Artificial Intelligence Applications in the Chemical Manufacturing Industry

This project aims to address the data and analysis gaps by developing a metric-based framework to quantify energy and environmental implications of AI applications in the production of some of the most common energy-intensive chemicals.


Research team

Yuan Yao

Dr. Yao is an Assistant Professor of Sustainability Science and Engineering at North Carolina State University (NCSU), where she leads the Sustainability Systems Analysis Lab and interdisciplinary research for sustainability at the College of Nature Resources. She got her Ph.D. degree in Chemical Engineering from Northwestern University in the U.S. and a B.S. degree in Metallurgical Engineering from Northeastern University in China. She also has a Management for Scientists and Engineers from Kellogg Business School. Dr. Yao received National Science Foundation CAREER Award in 2019, the most prestigious award from NSF to junior faculty in the United States.

Dr. Yao’s research is motivated by the increasing need of sustainable engineering that can support industrial development without compromising the environment or depleting the resources for future generations. She uses interdisciplinary approaches in industrial ecology, sustainable engineering, operations research, and big data analytics to develop systematic and scientific rigorous methodologies to support engineering and policy decisions towards sustainable development of industries. She collaborates with U.S. national labs, energy consulting firms, and universities to develop quantitative analysis for accelerating RD&D in renewable energy technologies, manufacturing processes, and sustainable bioeconomy.

Project description

The chemical industry is responding to increased energy demand and environmental performance expectations by exploring the use of emerging technologies in the manufacturing process. Artificial Intelligence (AI) is one of these technologies, which shows great potential in reducing the energy consumption and environmental footprints of the chemical industry. However, the lack of system assessment methods and credible performance data for quantifying the environmental and energy benefits of AI may deter policymakers and early adopters, whose investments are crucial for accelerating deployment. This project aims to address this gap by exploring and investigating assessment methods that could be applied to understanding the benefits of different AI applications.


Research questions

What types of unit operations, processes, and product lines may be suitable for the short-term and long-term adoption of AI?

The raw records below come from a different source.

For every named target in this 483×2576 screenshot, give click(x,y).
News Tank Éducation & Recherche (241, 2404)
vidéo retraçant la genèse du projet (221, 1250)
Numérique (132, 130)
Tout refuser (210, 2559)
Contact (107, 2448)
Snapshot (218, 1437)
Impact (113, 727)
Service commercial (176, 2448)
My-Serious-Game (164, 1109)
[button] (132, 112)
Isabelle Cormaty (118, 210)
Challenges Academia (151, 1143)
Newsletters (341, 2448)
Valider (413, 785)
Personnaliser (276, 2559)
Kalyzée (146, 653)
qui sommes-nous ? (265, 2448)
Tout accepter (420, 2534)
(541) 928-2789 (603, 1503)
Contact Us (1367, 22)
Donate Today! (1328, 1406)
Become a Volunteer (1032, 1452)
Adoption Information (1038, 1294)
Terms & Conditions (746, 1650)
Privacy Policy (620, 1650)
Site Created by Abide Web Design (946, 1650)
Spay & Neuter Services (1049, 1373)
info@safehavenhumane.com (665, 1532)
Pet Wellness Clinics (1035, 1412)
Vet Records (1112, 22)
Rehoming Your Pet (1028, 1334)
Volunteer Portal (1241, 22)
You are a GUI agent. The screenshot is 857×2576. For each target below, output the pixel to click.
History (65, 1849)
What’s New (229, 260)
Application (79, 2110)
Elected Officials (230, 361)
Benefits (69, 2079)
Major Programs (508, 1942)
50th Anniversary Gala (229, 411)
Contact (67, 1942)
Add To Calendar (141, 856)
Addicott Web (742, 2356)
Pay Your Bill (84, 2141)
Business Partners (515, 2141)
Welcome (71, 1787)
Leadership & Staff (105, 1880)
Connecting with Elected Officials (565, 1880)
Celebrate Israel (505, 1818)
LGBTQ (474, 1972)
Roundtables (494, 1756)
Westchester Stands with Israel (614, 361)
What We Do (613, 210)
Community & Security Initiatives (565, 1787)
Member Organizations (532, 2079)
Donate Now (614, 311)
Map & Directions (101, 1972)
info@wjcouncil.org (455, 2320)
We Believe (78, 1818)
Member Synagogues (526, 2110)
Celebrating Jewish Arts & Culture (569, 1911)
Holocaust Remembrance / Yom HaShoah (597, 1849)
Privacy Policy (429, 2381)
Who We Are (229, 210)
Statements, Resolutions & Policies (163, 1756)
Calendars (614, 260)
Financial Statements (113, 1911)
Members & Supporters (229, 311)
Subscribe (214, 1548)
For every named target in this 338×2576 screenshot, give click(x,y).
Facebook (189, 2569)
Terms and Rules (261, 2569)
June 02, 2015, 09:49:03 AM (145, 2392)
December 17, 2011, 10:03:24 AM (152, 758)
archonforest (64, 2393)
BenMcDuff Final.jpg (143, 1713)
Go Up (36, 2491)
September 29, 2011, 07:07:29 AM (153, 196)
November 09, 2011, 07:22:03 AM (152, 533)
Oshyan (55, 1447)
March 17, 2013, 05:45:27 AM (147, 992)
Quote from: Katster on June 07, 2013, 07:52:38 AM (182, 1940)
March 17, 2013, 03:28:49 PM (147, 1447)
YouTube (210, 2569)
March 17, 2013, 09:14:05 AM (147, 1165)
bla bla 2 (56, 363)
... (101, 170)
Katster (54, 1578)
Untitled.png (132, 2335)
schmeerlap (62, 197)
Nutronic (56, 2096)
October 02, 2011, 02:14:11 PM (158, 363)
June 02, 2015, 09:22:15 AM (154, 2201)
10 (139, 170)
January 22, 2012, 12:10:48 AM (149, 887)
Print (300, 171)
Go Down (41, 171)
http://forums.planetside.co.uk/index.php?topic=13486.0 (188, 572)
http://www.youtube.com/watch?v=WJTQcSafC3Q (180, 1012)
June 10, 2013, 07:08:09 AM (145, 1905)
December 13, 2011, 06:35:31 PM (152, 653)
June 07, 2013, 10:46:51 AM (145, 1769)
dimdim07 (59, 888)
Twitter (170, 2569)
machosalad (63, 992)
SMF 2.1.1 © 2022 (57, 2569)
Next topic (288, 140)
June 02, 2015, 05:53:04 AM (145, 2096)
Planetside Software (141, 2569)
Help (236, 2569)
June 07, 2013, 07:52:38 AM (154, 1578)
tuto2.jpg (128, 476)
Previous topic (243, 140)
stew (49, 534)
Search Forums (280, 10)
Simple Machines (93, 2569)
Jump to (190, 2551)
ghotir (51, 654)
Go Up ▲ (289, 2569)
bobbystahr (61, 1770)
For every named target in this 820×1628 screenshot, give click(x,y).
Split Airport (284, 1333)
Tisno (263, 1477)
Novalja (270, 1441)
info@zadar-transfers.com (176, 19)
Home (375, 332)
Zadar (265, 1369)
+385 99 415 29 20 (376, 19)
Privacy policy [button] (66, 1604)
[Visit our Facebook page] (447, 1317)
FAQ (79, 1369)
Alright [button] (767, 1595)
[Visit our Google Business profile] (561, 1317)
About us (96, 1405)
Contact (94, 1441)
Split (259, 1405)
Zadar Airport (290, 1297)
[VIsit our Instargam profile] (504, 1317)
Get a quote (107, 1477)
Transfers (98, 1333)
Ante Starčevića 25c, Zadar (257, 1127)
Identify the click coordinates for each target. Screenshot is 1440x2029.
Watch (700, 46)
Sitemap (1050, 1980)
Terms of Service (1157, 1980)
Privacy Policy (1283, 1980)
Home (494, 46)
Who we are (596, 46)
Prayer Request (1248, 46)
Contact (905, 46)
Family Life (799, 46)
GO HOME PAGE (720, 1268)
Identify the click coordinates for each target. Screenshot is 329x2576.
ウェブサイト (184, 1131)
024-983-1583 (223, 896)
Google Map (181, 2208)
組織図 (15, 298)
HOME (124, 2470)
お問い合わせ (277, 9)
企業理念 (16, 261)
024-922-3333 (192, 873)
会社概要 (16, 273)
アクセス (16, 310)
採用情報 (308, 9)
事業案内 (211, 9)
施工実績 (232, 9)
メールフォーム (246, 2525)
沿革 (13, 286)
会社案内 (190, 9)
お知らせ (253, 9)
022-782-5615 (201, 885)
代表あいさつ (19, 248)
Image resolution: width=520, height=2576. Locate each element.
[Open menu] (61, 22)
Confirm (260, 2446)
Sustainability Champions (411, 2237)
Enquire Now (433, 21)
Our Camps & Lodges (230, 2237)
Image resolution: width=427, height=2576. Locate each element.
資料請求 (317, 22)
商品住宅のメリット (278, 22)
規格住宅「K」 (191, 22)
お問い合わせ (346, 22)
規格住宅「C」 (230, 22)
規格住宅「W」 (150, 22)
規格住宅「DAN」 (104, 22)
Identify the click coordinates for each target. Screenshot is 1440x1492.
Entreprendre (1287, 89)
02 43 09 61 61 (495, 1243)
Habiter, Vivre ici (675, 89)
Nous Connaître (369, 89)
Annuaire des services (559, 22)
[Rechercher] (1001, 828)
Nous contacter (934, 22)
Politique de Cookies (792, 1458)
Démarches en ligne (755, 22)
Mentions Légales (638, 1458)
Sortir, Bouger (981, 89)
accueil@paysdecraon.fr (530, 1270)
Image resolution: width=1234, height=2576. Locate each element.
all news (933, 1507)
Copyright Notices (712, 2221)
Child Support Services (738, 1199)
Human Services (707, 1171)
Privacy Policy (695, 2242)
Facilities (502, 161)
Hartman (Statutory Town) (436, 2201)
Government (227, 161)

What analysis and assessment methods can be used to estimate the potential energy savings and environmental benefits of AI adoptions? 

What are the best level/scale to analyze and investigate AI opportunities for the chemical industry? 

How to choose, select, and develop indicators and analysis to understand the impacts of different AI applications? 


Methodology

The project will start with a comprehensive literature review to collect case studies of AI applications in the chemical industry. Applications will be categorized based on the levels and scales of adoptions (e.g., facility, unit process, plant, and supply chain levels) and functions (e.g., real-time optimization or enhance process robustness). Then analysis methods for emerging technologies in the chemical industry and relevant industrial sectors will be explored and systematically analyzed. A framework will be developed to provide guidance on selecting, integrating, and applying suitable analytical methods and metrics to quantify the energy and environmental benefits of various types of AI applications.


Broader impacts

Although AI shows great potential in enhancing the sustainability of the chemical industry, it is challenging to quantify the benefits and impacts of AI adoptions due to the lack of system analysis methods and assessment metrics. Quantitative understandings of the benefits of AI adoptions are critical information for policymakers and early adopters of  emerging technologies, whose investments are crucial. Addressing these methods and analysis gaps is critical for improving emerging technology adoption such as AI.